8. Section 409A. It is intended that the payments and benefits provided under this Agreement shall either be exempt from application of or comply with the requirements of Section 409A. This Agreement shall be construed, administered, and governed in a manner that effects such intent. All payments and benefits to be made or provided to Employee upon a Termination of Employment may only be made upon a separation from service (within the meaning of Section 409A) of Employee. For purposes of Section 409A, (i) each payment or reimbursement and the provision of each benefit under this Agreement shall be considered a separate payment and not one of a series of payments for purposes of Section 409A; (ii)  Employee (his spouse or beneficiary) may not, directly or indirectly, designate the calendar year of payment; and (iii) except as provided by Section 409A, no acceleration of the time and form of payment of any nonqualified deferred compensation to Employee or any portion thereof, shall be permitted. Although the Company shall use its best efforts to avoid the imposition of taxation, interest and penalties under Section 409A, the tax treatment of the benefits provided under this Agreement is not warranted or guaranteed. The Company shall not be held liable for any taxes, interest, penalties, or other monetary amounts owed by Employee or other taxpayers as a result of this Agreement. No provision of this Agreement shall be interpreted or construed to transfer any liability for failure to comply with the requirements of Section 409A from Employee or any other individual to any of the Company. All compensation, including nonqualified deferred compensation within the meaning of Section 409A, payable pursuant to the terms of this Agreement or otherwise shall be subject to all applicable tax withholdings

9. Taxes. Employee shall be solely responsible for taxes imposed on Employee by reason of any compensation and benefits provided under this Agreement, and all such compensation and benefits shall be subject to applicable federal, state and local withholding requirements.

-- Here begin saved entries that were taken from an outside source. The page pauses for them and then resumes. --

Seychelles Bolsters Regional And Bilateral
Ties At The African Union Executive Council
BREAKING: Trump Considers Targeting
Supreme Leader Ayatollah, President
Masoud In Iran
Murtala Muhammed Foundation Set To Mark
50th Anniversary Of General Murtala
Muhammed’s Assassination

10. Governing Law. This Agreement will be governed by and construed in accordance with the laws of the State of Ohio, without regard to the conflict-of-laws or choice-of-law provisions thereof.

11. Binding Effect. This Agreement shall bind and inure to the benefit of the Company, its successors and assigns and shall inure to the benefit of, and be binding upon, Employee, his heirs, executors and legal representatives.

12. Severability. If any portion or provision of this Agreement shall to any extent be declared illegal or unenforceable by a court of competent jurisdiction, then the remainder of this Agreement, or the application of such portion or provision in circumstances other than those as to which it is so declared illegal or unenforceable, shall not be affected thereby, and each portion and provision of this Agreement shall be valid and enforceable to the fullest extent permitted by law.

13. Waiver. No waiver of any provision hereof shall be effective unless made in writing and signed by the waiving party. The failure of either party to require the performance of any term or obligation of this Agreement, or the waiver by either party of any breach of this Agreement, shall not prevent any subsequent enforcement of such term or obligation or be deemed a waiver of any subsequent breach.

14. Notices. Any and all notices, requests, demands and other communications provided for by this Agreement shall be in writing and shall be effective when delivered in person or deposited in the United States mail, postage prepaid, registered or certified, and addressed to Employee at his last known address on the books of the Company or, in the case of the Company, at its principal place of business, at the attention of the President and Chief Executive Officer of the Company.

15. Breach of the Agreement. Should the Company or Employee ever breach this Agreement, the breaching party shall be obligated to reimburse the other party for all expenses associated with enforcing the Agreement including, but not limited to, attorneys' fees, court costs and litigation expenses.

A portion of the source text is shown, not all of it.